Darius Lakdawalla: They’ll go to the drug store, they’ll get charged 20 bucks or 40 bucks for their prescriptions. Those kinds of things employees are going to tend to know about. Oftentimes, they don’t really know how much the employer is paying for the health insurance premium.
That’s because you generally pay part of the cost and your employer pays the rest. And your contribution is probably lifted out of your paycheck before you even get it, so you don’t miss it. But you may be missing something else.
Henry Aaron is an economist at the Brookings Institution.
Henry Aaron: In the end, workers end up paying for the health insurance through lower cash wages or other fringe benefits.
But that connection isn’t obvious, which may be one reason an overwhelming majority of Americans say they’re satisfied with their insurance. And economists say employer-based plans may have other hidden costs, too.
Jon Gruber teaches at MIT. Too often, Gruber says, these plans tend to insulate workers from the real cost of the healthcare they’re consuming.

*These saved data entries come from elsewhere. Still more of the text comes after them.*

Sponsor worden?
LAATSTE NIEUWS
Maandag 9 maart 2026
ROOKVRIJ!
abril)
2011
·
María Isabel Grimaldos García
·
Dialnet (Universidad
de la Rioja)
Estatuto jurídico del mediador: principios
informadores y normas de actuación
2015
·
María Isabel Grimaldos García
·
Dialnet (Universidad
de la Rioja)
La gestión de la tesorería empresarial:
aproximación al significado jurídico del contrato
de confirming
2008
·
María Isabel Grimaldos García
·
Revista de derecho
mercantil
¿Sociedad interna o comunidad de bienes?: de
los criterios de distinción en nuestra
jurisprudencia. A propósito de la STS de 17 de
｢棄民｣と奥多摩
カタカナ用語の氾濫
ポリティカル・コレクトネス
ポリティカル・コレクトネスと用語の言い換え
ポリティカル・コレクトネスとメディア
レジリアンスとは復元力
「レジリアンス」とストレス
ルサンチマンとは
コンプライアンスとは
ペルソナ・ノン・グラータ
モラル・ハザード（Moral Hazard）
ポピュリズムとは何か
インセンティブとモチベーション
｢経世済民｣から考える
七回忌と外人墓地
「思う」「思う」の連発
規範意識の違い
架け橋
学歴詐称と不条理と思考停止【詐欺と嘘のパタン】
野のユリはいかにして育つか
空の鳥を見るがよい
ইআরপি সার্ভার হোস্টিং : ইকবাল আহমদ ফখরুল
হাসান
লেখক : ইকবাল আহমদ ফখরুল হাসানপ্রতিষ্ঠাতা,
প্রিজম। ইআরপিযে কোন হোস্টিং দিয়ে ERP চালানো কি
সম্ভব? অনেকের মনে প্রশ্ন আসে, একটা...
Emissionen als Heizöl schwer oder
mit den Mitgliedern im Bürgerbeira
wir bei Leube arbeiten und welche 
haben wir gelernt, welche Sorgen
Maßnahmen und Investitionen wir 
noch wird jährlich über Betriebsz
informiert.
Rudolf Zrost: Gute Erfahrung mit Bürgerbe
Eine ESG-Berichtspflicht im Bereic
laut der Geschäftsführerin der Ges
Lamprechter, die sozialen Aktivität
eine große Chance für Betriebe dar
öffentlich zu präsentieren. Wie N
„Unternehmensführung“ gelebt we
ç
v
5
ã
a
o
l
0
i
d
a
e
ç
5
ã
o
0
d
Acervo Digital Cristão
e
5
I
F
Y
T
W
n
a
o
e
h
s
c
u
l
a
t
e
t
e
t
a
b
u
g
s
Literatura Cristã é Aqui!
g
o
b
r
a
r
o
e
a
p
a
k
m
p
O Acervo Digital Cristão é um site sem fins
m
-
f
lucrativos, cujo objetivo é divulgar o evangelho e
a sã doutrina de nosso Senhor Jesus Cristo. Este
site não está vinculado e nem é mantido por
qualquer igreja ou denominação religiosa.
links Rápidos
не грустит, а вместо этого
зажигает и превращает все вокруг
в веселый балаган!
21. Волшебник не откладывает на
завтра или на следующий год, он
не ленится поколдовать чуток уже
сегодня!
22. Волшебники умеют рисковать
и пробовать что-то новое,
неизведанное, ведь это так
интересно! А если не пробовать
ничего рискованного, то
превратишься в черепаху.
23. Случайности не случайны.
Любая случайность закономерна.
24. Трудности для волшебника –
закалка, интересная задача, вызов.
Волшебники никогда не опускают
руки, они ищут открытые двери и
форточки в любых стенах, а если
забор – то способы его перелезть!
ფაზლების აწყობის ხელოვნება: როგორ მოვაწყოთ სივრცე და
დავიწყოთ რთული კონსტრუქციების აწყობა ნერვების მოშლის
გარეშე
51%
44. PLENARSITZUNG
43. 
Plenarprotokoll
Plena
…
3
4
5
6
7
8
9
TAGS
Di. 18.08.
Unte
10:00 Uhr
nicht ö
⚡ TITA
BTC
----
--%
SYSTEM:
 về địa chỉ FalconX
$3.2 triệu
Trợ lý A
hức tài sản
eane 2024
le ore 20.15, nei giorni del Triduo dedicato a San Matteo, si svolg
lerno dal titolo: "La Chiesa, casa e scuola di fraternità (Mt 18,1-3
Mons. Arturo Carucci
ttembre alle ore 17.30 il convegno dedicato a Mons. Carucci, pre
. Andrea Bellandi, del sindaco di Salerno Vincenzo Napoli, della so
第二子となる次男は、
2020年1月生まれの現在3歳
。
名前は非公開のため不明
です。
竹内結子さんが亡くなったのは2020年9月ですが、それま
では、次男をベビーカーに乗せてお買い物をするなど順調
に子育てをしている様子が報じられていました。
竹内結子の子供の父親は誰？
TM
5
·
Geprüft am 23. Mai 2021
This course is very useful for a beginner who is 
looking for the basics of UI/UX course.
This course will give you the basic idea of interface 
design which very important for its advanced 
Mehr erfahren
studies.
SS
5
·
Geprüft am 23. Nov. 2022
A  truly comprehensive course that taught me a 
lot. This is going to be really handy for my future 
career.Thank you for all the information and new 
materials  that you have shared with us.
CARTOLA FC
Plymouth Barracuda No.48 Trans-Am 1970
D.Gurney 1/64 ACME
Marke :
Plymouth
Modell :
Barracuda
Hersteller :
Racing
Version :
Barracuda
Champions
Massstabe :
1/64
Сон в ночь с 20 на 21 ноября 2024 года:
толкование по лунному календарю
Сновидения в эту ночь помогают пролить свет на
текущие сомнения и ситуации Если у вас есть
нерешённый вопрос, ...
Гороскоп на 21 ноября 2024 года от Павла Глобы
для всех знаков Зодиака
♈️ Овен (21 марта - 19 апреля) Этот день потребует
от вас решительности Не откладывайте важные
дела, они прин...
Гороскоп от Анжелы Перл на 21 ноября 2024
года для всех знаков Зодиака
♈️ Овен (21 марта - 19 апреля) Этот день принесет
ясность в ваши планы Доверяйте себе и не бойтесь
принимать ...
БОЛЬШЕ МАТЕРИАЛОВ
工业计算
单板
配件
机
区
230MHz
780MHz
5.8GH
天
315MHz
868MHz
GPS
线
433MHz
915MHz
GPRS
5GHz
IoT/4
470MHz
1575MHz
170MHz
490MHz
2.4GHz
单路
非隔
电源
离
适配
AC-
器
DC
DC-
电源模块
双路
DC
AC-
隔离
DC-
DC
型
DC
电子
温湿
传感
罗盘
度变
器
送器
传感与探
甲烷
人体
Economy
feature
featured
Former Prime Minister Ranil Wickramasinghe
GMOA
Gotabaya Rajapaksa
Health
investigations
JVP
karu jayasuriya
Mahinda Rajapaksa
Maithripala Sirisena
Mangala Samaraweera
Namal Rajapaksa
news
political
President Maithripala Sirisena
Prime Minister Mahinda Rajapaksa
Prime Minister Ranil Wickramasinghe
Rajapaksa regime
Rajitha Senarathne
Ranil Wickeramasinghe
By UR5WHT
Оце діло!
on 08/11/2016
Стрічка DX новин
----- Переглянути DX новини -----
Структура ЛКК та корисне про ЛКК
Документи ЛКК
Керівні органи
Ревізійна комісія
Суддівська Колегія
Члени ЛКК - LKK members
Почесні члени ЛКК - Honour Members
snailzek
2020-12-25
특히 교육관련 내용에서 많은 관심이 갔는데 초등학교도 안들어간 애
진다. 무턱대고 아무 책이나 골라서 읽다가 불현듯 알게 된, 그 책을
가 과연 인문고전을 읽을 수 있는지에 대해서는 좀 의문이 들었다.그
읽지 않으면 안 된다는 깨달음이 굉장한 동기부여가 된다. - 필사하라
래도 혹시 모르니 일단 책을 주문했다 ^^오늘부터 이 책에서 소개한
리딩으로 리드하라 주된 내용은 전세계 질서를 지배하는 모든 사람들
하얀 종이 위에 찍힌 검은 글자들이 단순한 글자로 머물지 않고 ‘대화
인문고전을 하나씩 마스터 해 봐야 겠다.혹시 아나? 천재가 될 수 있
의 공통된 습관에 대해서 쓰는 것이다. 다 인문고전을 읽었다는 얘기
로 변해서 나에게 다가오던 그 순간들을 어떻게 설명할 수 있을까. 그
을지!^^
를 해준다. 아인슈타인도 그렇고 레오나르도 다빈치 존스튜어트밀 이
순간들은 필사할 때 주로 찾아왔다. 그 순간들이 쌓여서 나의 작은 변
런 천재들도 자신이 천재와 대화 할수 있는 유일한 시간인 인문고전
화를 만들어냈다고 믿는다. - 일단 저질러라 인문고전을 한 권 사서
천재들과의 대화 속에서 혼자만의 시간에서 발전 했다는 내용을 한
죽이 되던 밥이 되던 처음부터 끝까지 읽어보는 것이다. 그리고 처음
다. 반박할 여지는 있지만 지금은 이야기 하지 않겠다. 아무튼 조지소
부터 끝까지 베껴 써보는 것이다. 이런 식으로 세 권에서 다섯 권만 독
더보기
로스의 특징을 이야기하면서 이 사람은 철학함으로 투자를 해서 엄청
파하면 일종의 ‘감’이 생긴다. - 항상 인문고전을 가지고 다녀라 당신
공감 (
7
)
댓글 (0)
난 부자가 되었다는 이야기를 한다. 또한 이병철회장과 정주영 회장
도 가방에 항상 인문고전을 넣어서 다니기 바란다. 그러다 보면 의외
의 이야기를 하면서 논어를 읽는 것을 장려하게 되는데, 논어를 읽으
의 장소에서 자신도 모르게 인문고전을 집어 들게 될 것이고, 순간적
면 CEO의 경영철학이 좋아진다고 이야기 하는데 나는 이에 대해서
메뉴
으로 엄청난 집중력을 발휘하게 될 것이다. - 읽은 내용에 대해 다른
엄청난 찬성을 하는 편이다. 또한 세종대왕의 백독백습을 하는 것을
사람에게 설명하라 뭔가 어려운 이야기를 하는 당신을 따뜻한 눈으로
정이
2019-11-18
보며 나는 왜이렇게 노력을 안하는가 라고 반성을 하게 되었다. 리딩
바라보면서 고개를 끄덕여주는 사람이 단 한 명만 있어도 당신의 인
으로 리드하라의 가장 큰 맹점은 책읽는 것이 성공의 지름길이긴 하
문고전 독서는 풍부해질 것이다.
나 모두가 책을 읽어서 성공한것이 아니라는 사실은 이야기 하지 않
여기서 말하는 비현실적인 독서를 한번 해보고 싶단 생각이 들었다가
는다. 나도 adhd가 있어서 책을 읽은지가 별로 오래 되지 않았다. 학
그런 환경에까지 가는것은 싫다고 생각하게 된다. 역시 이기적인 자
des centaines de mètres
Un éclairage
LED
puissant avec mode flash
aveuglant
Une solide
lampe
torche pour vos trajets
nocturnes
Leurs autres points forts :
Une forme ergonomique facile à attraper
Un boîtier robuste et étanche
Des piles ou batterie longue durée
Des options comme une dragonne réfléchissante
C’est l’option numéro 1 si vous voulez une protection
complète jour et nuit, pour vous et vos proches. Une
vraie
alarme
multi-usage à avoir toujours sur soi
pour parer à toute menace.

Jon Gruber: That gives no incentive for providers to treat you cost effectively, or necessarily, for you to shop for the most cost effective insurance. Part of why we have the world’s highest costs and they’re rising rapidly.
In a world where you health insurance isn’t tied to your job, the argument goes, consumers would be free to shop around. That would force insurance companies to compete for your business, which in turn would rein in prices. That’s what happens in other markets, like automobile insurance.
Trixie, in Geico ad: Don’t worry Speed, I have good news!
Speed Racer: Tell me, Trixie!
Trixie: I just saved a bunch of money by switching to Geico!
But some economists think there’s a limit to how much difference competition would make in health insurance. The Brookings Institution’s Henry Aaron says it’s just the nature of health insurance plans to encourage higher spending.
Aaron: The great majority of our healthcare spending occurs during high-cost episodes. Any system of insurance, whether it’s provided through employers or by a government plan, is going to protect workers from those costs.
Still, Aaron says more information and more choice in the insurance market would help. That’s why he supports the idea of insurance exchanges — government-regulated marketplaces where consumers can compare different insurance plans. Exchanges are being talked about as a possible part of the healthcare overhaul. But according to the legislation taking shape now, if your employer offers healthcare benefits, you wouldn’t be eligible for the exchanges.
I’m Joel Rose for Marketplace Money.